» **TASK REQUIREMENTS**: Wherever the word "sidebar" appears in a line of the data, that line should be copied.

** AVAILABLE RECORDS follows **

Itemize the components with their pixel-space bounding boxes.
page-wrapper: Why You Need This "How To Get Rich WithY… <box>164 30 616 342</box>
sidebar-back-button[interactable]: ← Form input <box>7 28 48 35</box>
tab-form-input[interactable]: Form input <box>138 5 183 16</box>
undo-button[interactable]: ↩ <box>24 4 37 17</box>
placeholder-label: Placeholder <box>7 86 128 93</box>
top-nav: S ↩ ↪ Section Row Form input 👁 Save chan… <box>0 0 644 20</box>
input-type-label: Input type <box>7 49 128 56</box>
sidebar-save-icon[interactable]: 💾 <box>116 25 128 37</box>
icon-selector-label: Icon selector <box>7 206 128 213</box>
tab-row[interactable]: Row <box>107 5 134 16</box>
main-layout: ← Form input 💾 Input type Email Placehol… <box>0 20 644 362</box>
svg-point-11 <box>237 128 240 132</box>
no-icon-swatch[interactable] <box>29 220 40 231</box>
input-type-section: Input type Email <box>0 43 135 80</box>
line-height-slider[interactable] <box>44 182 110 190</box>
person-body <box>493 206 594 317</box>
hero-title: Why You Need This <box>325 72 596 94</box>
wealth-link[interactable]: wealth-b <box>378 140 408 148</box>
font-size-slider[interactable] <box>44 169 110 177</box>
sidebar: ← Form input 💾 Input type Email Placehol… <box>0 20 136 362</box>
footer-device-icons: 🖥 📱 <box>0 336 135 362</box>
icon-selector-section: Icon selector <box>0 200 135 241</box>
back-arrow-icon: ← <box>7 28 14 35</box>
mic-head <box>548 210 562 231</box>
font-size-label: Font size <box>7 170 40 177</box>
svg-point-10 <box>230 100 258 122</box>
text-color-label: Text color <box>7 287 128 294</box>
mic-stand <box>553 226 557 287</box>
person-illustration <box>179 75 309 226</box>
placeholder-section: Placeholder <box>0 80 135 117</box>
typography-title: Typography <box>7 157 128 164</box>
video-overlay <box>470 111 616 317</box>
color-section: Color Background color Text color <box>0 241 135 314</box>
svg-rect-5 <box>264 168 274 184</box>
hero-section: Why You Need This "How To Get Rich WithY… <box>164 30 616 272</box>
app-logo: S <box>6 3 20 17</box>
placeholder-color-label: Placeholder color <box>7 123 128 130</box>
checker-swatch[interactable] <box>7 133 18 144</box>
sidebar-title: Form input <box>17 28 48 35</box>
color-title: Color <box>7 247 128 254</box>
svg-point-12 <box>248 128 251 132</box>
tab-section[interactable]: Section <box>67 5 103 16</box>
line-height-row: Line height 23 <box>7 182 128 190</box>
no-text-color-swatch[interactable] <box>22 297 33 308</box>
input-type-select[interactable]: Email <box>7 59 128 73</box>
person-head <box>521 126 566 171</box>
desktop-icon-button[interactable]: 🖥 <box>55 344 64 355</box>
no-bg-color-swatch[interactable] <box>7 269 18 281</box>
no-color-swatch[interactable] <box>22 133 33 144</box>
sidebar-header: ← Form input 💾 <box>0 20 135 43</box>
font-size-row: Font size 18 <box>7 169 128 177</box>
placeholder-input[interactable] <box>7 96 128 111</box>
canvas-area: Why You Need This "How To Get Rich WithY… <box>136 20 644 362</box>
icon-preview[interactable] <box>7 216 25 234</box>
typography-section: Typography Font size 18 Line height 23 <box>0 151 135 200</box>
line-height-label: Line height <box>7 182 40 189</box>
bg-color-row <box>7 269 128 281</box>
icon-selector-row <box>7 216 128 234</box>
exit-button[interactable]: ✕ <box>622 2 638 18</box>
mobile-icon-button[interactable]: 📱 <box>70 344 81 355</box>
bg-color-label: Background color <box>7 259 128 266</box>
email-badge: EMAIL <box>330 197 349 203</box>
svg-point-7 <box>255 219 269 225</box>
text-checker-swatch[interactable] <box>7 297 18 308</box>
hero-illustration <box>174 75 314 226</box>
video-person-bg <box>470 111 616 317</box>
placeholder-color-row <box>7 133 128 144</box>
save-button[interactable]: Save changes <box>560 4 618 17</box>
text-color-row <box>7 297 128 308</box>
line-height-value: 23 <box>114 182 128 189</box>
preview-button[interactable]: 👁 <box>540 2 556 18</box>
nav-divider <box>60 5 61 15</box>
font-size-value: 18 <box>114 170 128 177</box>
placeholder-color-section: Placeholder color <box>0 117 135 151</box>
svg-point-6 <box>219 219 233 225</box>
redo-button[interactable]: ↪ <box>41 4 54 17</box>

** End of AVAILABLE RECORDS **

» **EXPECTED OUTPUT**:
sidebar-back-button[interactable]: ← Form input <box>7 28 48 35</box>
sidebar-save-icon[interactable]: 💾 <box>116 25 128 37</box>
sidebar: ← Form input 💾 Input type Email Placehol… <box>0 20 136 362</box>
sidebar-title: Form input <box>17 28 48 35</box>
sidebar-header: ← Form input 💾 <box>0 20 135 43</box>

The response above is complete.